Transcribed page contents
§ §
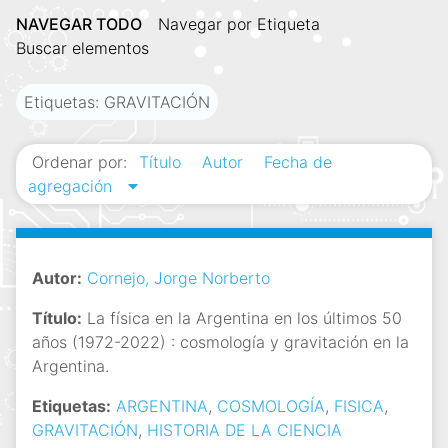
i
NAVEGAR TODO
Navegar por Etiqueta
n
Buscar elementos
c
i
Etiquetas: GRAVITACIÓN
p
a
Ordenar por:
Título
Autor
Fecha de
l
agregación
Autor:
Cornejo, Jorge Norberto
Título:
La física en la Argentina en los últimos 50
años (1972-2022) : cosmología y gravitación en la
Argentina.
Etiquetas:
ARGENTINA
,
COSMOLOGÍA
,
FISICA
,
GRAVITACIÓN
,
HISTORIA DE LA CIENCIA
§ §
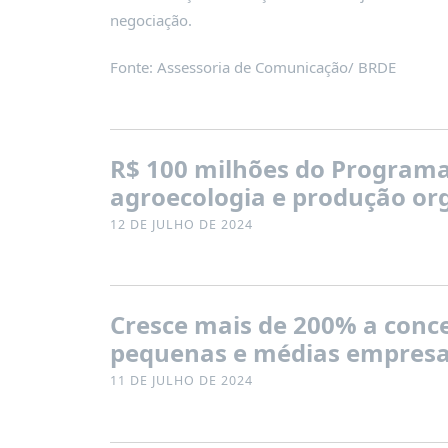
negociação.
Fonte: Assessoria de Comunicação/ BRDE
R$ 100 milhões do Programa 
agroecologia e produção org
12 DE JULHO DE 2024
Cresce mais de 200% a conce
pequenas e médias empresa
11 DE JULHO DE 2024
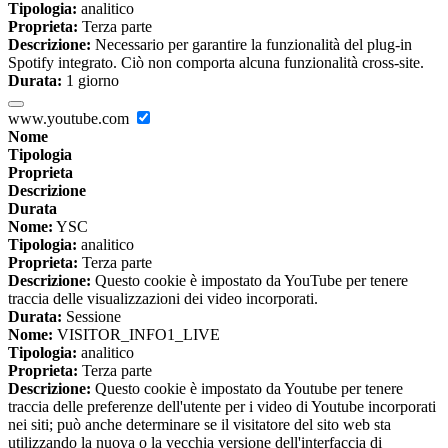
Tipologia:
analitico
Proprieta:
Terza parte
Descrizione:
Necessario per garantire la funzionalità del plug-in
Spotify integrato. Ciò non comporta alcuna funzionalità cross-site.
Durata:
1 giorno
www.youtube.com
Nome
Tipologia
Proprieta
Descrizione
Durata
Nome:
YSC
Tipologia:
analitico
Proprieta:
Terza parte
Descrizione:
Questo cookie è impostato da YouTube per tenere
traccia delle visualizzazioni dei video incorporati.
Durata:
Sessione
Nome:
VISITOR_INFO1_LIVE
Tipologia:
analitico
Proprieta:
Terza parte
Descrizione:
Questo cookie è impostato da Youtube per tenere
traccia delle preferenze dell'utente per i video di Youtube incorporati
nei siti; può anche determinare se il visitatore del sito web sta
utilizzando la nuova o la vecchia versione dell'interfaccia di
§ §
Task requirements:
The total wanted is the number of lines in the entries above that contain "cookie". Give it alone.

Answer below:
2